A startup has developed systems and tools that allow farmers to grow salt-tolerant crops in artificial salt marshes
Spotted: Climate change is leading to the increased scarcity of fresh water – just as food production needs to increase. According to one study by the Food and Agriculture Organization of the United Nations, increases in the global population will require raising overall food production by some 70 per cent between 2005 and 2050. Production in developing countries would need to almost double.
Scottish company Seawater Solutions has developed a novel approach to growing more food with less water, specialising in using seawater to grow salt-tolerant crops. Seawater Solutions takes flood-affected or degraded farmland and turns it into an artificial saltmarsh ecosystem by pumping seawater over the area or flooding it.
Farmers use the flooded land to grow crops, called halophytes, that thrive in waters with a high percentage of salt.
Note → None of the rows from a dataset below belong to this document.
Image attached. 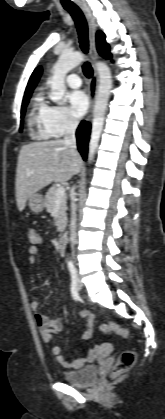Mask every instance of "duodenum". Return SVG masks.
Instances as JSON below:
<instances>
[{
    "instance_id": "410a0bca",
    "label": "duodenum",
    "mask_w": 165,
    "mask_h": 419,
    "mask_svg": "<svg viewBox=\"0 0 165 419\" xmlns=\"http://www.w3.org/2000/svg\"><path fill=\"white\" fill-rule=\"evenodd\" d=\"M66 235H61L57 242L58 251L60 254L65 253V247H66Z\"/></svg>"
}]
</instances>
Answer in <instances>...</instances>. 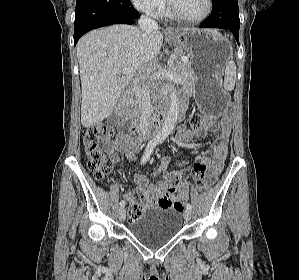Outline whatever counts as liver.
I'll return each mask as SVG.
<instances>
[{"label":"liver","instance_id":"liver-1","mask_svg":"<svg viewBox=\"0 0 299 280\" xmlns=\"http://www.w3.org/2000/svg\"><path fill=\"white\" fill-rule=\"evenodd\" d=\"M183 28L181 31H189ZM163 35L156 29L143 33L130 25H112L84 35L77 44L82 86L81 123L88 128L114 110L134 72L146 71L157 57ZM131 68L134 72L120 75Z\"/></svg>","mask_w":299,"mask_h":280}]
</instances>
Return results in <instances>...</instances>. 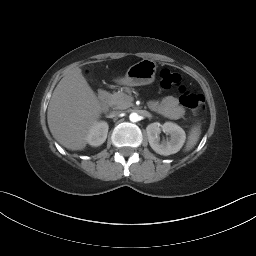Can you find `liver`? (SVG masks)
I'll return each mask as SVG.
<instances>
[{
	"label": "liver",
	"mask_w": 256,
	"mask_h": 256,
	"mask_svg": "<svg viewBox=\"0 0 256 256\" xmlns=\"http://www.w3.org/2000/svg\"><path fill=\"white\" fill-rule=\"evenodd\" d=\"M101 106L78 67L71 69L53 91L47 111L50 132L69 150H83Z\"/></svg>",
	"instance_id": "6515ba94"
}]
</instances>
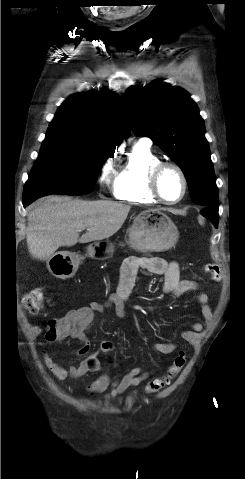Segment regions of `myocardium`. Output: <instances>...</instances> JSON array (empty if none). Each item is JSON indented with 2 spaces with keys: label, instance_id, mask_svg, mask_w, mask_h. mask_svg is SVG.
<instances>
[{
  "label": "myocardium",
  "instance_id": "obj_1",
  "mask_svg": "<svg viewBox=\"0 0 245 479\" xmlns=\"http://www.w3.org/2000/svg\"><path fill=\"white\" fill-rule=\"evenodd\" d=\"M168 169L176 171L182 182V193L180 197L174 201L167 200L160 190L161 177ZM149 188L151 193L157 198L158 201L164 204L173 205L181 202L185 198L188 191V180L184 170L177 163L170 161H161L151 170L149 176Z\"/></svg>",
  "mask_w": 245,
  "mask_h": 479
}]
</instances>
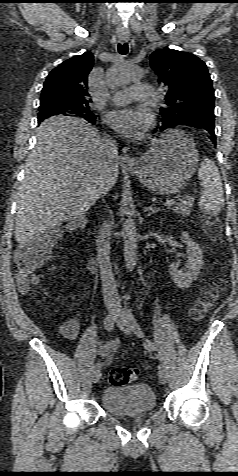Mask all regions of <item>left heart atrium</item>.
I'll return each instance as SVG.
<instances>
[{"label": "left heart atrium", "instance_id": "obj_1", "mask_svg": "<svg viewBox=\"0 0 238 476\" xmlns=\"http://www.w3.org/2000/svg\"><path fill=\"white\" fill-rule=\"evenodd\" d=\"M106 123L121 135L141 138L152 124V116L143 107H127L109 112Z\"/></svg>", "mask_w": 238, "mask_h": 476}]
</instances>
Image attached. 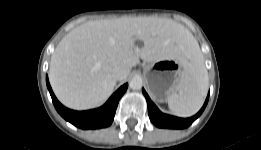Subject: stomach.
Returning <instances> with one entry per match:
<instances>
[{"label":"stomach","instance_id":"0dacf381","mask_svg":"<svg viewBox=\"0 0 261 150\" xmlns=\"http://www.w3.org/2000/svg\"><path fill=\"white\" fill-rule=\"evenodd\" d=\"M184 69V63L179 58L146 64L143 73L151 96L158 102L166 101L176 90Z\"/></svg>","mask_w":261,"mask_h":150}]
</instances>
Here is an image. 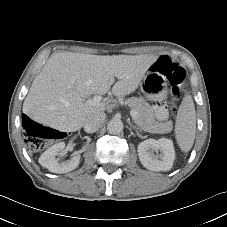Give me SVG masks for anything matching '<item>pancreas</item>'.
Instances as JSON below:
<instances>
[{"mask_svg":"<svg viewBox=\"0 0 227 227\" xmlns=\"http://www.w3.org/2000/svg\"><path fill=\"white\" fill-rule=\"evenodd\" d=\"M132 109H135L138 113L135 123L144 131L149 133H169L172 131V121L157 122L155 121L152 113V109L149 104L142 98L131 97L125 101Z\"/></svg>","mask_w":227,"mask_h":227,"instance_id":"obj_1","label":"pancreas"}]
</instances>
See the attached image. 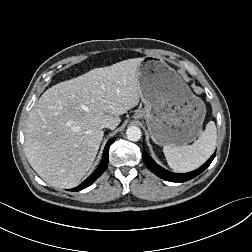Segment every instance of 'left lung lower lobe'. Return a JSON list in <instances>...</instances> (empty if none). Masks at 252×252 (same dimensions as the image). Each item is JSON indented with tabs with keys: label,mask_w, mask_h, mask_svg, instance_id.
Returning <instances> with one entry per match:
<instances>
[{
	"label": "left lung lower lobe",
	"mask_w": 252,
	"mask_h": 252,
	"mask_svg": "<svg viewBox=\"0 0 252 252\" xmlns=\"http://www.w3.org/2000/svg\"><path fill=\"white\" fill-rule=\"evenodd\" d=\"M215 157V153L209 158V160L203 164L200 168H198L195 171L185 173V174H177L173 172H169L165 170L164 168L160 167L158 164L155 163V161L146 153V151L143 149V160L147 166V168L152 171L154 174L159 176L160 178H163L167 181L171 182H185L188 181L200 173H202L213 161Z\"/></svg>",
	"instance_id": "obj_1"
}]
</instances>
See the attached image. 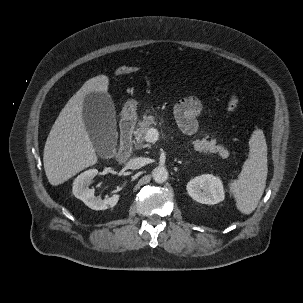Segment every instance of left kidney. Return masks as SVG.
Returning a JSON list of instances; mask_svg holds the SVG:
<instances>
[{
	"label": "left kidney",
	"instance_id": "1",
	"mask_svg": "<svg viewBox=\"0 0 303 303\" xmlns=\"http://www.w3.org/2000/svg\"><path fill=\"white\" fill-rule=\"evenodd\" d=\"M187 192L195 201L214 205L224 200V188L219 177L205 174L191 179L187 184Z\"/></svg>",
	"mask_w": 303,
	"mask_h": 303
}]
</instances>
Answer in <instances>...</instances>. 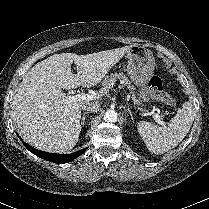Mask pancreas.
<instances>
[{
	"instance_id": "pancreas-1",
	"label": "pancreas",
	"mask_w": 209,
	"mask_h": 209,
	"mask_svg": "<svg viewBox=\"0 0 209 209\" xmlns=\"http://www.w3.org/2000/svg\"><path fill=\"white\" fill-rule=\"evenodd\" d=\"M117 80L124 82V84L132 93L133 101L138 104L139 100L136 99L134 93L132 92L134 90V87L131 85L130 80L123 73H112L110 74V76L105 77V79L102 82L103 87L100 92L103 94L108 93Z\"/></svg>"
}]
</instances>
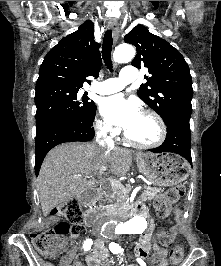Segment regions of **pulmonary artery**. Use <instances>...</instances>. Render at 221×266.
<instances>
[{
  "instance_id": "1",
  "label": "pulmonary artery",
  "mask_w": 221,
  "mask_h": 266,
  "mask_svg": "<svg viewBox=\"0 0 221 266\" xmlns=\"http://www.w3.org/2000/svg\"><path fill=\"white\" fill-rule=\"evenodd\" d=\"M137 74L134 66H124L118 78H108L93 87V91L107 95L121 91L128 83L136 80Z\"/></svg>"
}]
</instances>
Examples of halophyte crops include samphire, mangrove, and Salicornia. Some of these crops are in demand as food specialities, and others can be used to produce oil for cosmetics, as biofuels, or for fodder.
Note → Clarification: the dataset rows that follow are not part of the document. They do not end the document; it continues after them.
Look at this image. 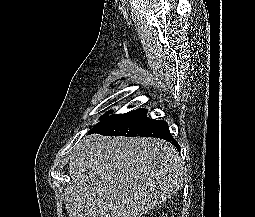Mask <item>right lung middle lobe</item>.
Here are the masks:
<instances>
[{
	"label": "right lung middle lobe",
	"mask_w": 255,
	"mask_h": 217,
	"mask_svg": "<svg viewBox=\"0 0 255 217\" xmlns=\"http://www.w3.org/2000/svg\"><path fill=\"white\" fill-rule=\"evenodd\" d=\"M109 113H106L104 116L108 115ZM104 116H102L101 118H103Z\"/></svg>",
	"instance_id": "obj_1"
}]
</instances>
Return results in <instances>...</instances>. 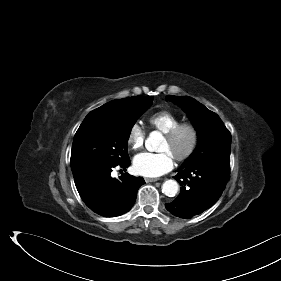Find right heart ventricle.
Returning <instances> with one entry per match:
<instances>
[{"label": "right heart ventricle", "mask_w": 281, "mask_h": 281, "mask_svg": "<svg viewBox=\"0 0 281 281\" xmlns=\"http://www.w3.org/2000/svg\"><path fill=\"white\" fill-rule=\"evenodd\" d=\"M148 122L153 129L165 134L180 123V118L170 111L161 110L152 114Z\"/></svg>", "instance_id": "obj_1"}]
</instances>
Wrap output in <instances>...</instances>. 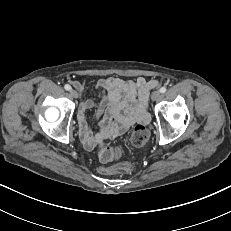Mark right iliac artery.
<instances>
[{
    "label": "right iliac artery",
    "mask_w": 231,
    "mask_h": 231,
    "mask_svg": "<svg viewBox=\"0 0 231 231\" xmlns=\"http://www.w3.org/2000/svg\"><path fill=\"white\" fill-rule=\"evenodd\" d=\"M65 90L70 91L71 90V86L69 84H65L64 86Z\"/></svg>",
    "instance_id": "right-iliac-artery-1"
}]
</instances>
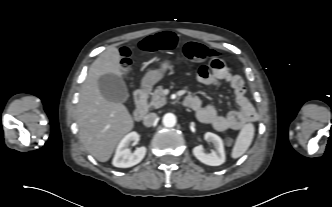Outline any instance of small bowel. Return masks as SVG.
Here are the masks:
<instances>
[{
  "label": "small bowel",
  "mask_w": 332,
  "mask_h": 207,
  "mask_svg": "<svg viewBox=\"0 0 332 207\" xmlns=\"http://www.w3.org/2000/svg\"><path fill=\"white\" fill-rule=\"evenodd\" d=\"M197 79L205 85H219L228 83L235 92V100L239 106L238 110L227 113H219L215 108L204 105L202 100L195 95L192 99L191 108L197 119L211 125L215 130L223 132L237 130L248 122L257 119V113L246 95V88L243 79L234 74L222 60H215L209 66L201 65L197 69Z\"/></svg>",
  "instance_id": "obj_1"
}]
</instances>
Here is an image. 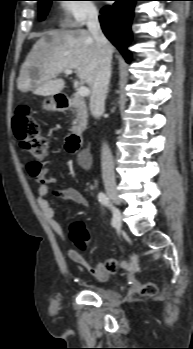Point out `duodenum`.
Listing matches in <instances>:
<instances>
[{
  "mask_svg": "<svg viewBox=\"0 0 193 349\" xmlns=\"http://www.w3.org/2000/svg\"><path fill=\"white\" fill-rule=\"evenodd\" d=\"M56 102L60 109H67L73 105L71 97L57 96ZM81 143L82 134L79 132H73L67 137L65 146L69 153L75 155L79 152Z\"/></svg>",
  "mask_w": 193,
  "mask_h": 349,
  "instance_id": "obj_1",
  "label": "duodenum"
}]
</instances>
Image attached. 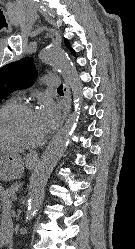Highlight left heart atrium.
Listing matches in <instances>:
<instances>
[{
    "label": "left heart atrium",
    "mask_w": 135,
    "mask_h": 249,
    "mask_svg": "<svg viewBox=\"0 0 135 249\" xmlns=\"http://www.w3.org/2000/svg\"><path fill=\"white\" fill-rule=\"evenodd\" d=\"M36 114L42 133L45 134L52 130L58 123L60 110L52 100L45 99L36 111Z\"/></svg>",
    "instance_id": "1"
}]
</instances>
Halophyte crops also provide protection against erosion and carbon sequestration – the plants absorb 30 times more carbon than rainforests do. Seawater Solutions estimates that farmers who adopt their artificial ecosystems could sell €2,600 worth of carbon credits per year for each hectare farmed. On top of this, Seawater’s artificial salt marshes are powered entirely by renewable energy systems.
Climate change has given a new urgency to finding solutions. Recent ideas spotted by Springwise include a greenhouse designed to grow crops in hot, dry climates and using extremophile bacteria to improve crop yields.